= DIRECTIONS FOR THIS TASK =
What is needed is the run of lines from the one with "S'ABONNER A LA VEILLE TEEACH" through the close of the data, set down exactly.

Segment Start: STORED DATA

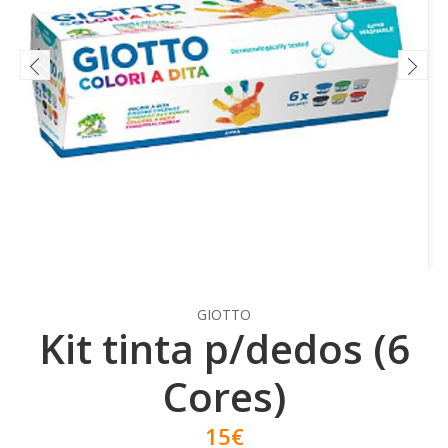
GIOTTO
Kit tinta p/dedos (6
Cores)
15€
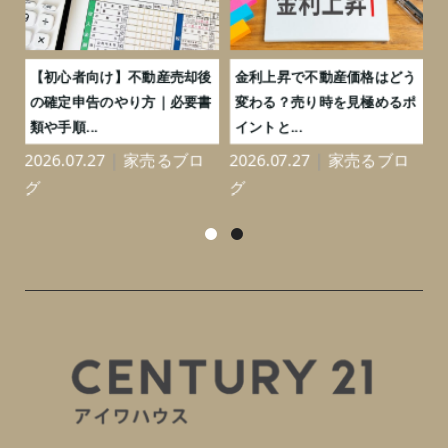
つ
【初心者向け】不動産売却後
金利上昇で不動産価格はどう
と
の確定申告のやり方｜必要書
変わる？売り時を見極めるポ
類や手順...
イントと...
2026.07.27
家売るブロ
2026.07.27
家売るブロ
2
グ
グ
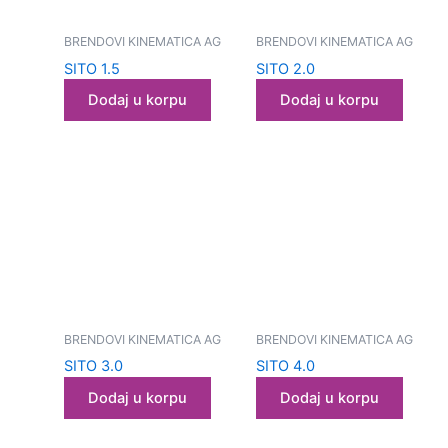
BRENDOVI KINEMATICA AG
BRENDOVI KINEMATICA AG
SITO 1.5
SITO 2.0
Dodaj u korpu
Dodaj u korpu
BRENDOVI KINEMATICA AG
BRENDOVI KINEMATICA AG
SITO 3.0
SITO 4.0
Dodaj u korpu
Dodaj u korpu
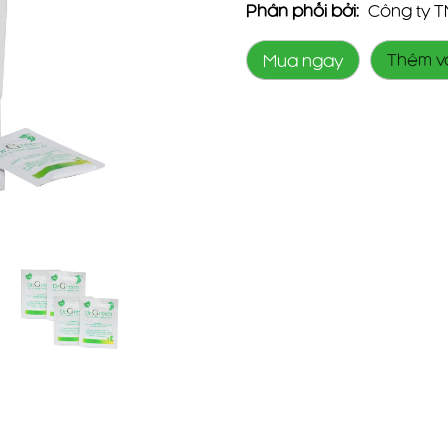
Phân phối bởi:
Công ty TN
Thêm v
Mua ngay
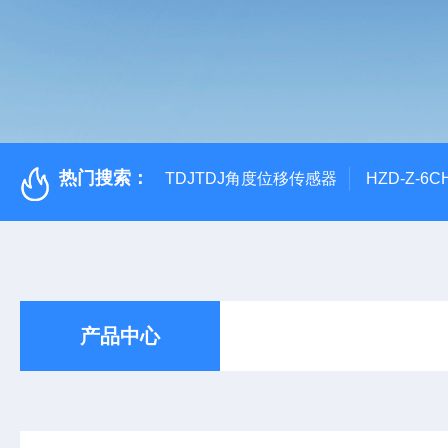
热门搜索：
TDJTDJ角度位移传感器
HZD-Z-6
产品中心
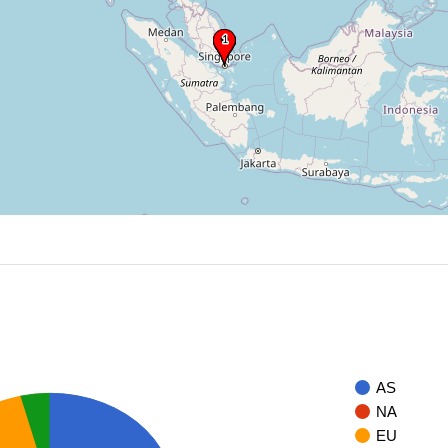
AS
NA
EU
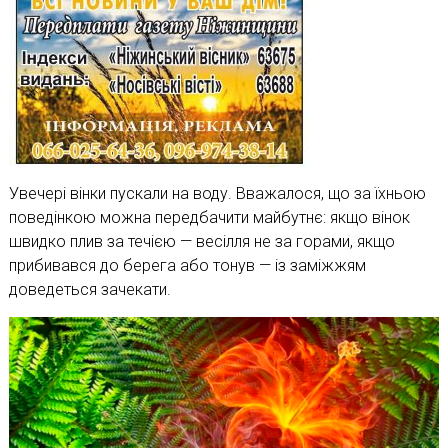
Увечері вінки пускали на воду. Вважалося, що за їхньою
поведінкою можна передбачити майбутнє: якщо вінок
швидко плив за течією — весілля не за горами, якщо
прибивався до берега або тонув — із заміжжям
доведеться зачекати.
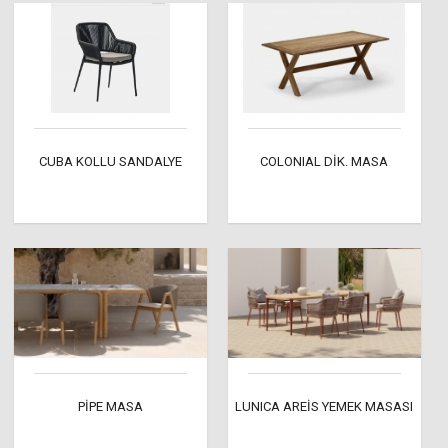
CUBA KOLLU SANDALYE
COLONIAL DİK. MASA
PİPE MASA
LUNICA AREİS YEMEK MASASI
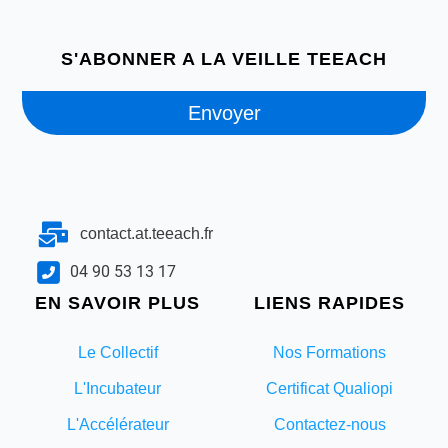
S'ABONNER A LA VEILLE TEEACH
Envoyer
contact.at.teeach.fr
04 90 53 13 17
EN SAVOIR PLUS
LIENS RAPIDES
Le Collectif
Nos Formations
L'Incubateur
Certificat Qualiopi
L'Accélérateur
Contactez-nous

Segment End: STORED DATA

= WRITTEN ANSWER =
S'ABONNER A LA VEILLE TEEACH
Envoyer
contact.at.teeach.fr
04 90 53 13 17
EN SAVOIR PLUS
LIENS RAPIDES
Le Collectif
Nos Formations
L'Incubateur
Certificat Qualiopi
L'Accélérateur
Contactez-nous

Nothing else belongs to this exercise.